#### What the task asks
Search the records for lines with the word "pour" and copy each match.

#### Source records

────

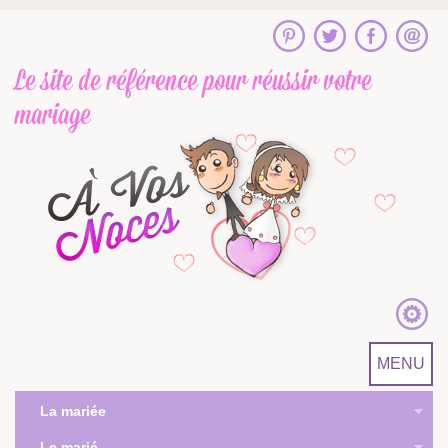
Le site de référence
pour réussir votre
mariage
MENU
La mariée
Le marié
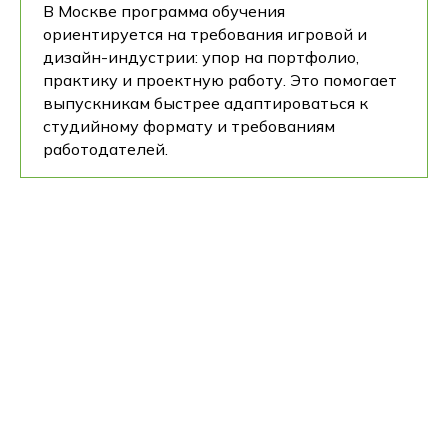
В Москве программа обучения
ориентируется на требования игровой и
дизайн-индустрии: упор на портфолио,
практику и проектную работу. Это помогает
выпускникам быстрее адаптироваться к
студийному формату и требованиям
работодателей.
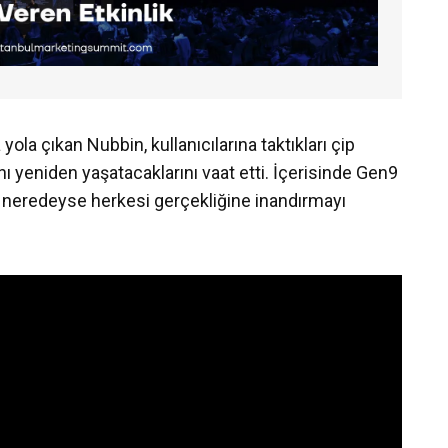
yola çıkan Nubbin, kullanıcılarına taktıkları çip
nı yeniden yaşatacaklarını vaat etti. İçerisinde Gen9
n, neredeyse herkesi gerçekliğine inandırmayı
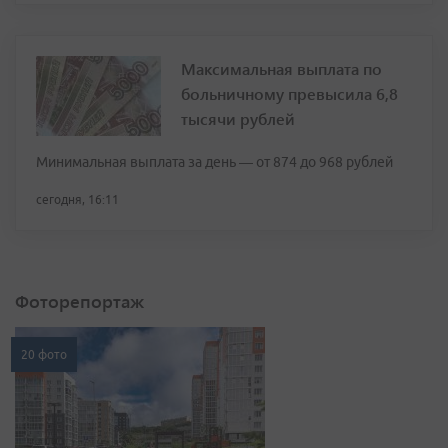
Максимальная выплата по
больничному превысила 6,8
тысячи рублей
Минимальная выплата за день — от 874 до 968 рублей
сегодня, 16:11
Фоторепортаж
20 фото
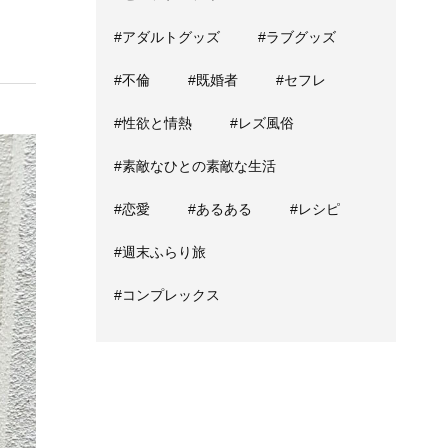
#アダルトグッズ
#ラブグッズ
#不倫
#既婚者
#セフレ
#性欲と情熱
#レズ風俗
#素敵なひとの素敵な生活
#恋愛
#あるある
#レシピ
#週末ふらり旅
#コンプレックス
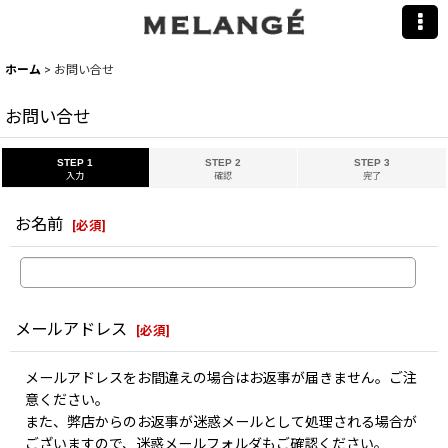
ホーム
>
お問い合せ
お問い合せ
STEP 1
STEP 2
STEP 3
入力
確認
完了
お名前
[
必須
]
メールアドレス
[
必須
]
メールアドレスをお間違えの場合はお返事が届きません。ご注
意ください。
また、弊店からのお返事が迷惑メールとして処理される場合が
ございますので、迷惑メールフォルダもご確認ください。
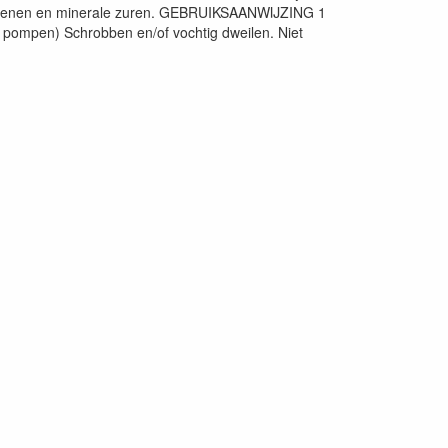
halogenen en minerale zuren. GEBRUIKSAANWIJZING 1
 pompen) Schrobben en/of vochtig dweilen. Niet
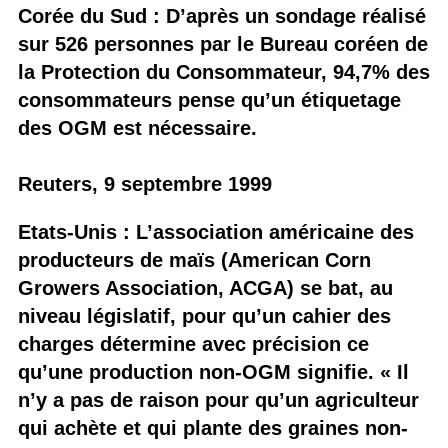
Corée du Sud : D’après un sondage réalisé
sur 526 personnes par le Bureau coréen de
la Protection du Consommateur, 94,7% des
consommateurs pense qu’un étiquetage
des OGM est nécessaire.
Reuters, 9 septembre 1999
Etats-Unis : L’association américaine des
producteurs de maïs (American Corn
Growers Association, ACGA) se bat, au
niveau législatif, pour qu’un cahier des
charges détermine avec précision ce
qu’une production non-OGM signifie. « Il
n’y a pas de raison pour qu’un agriculteur
qui achète et qui plante des graines non-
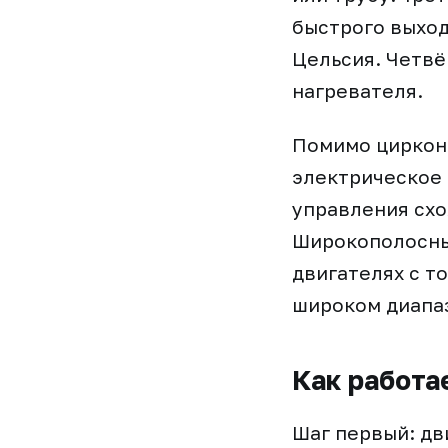
быстрого выход
Цельсия. Четвё
нагревателя.
Помимо циркон
электрическое 
управления схо
Широкополосны
двигателях с т
широком диапазо
Как работа
Шаг первый: дв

────

#### Reply
pour réussir votre
niveau législatif, pour qu’un cahier des
n’y a pas de raison pour qu’un agriculteur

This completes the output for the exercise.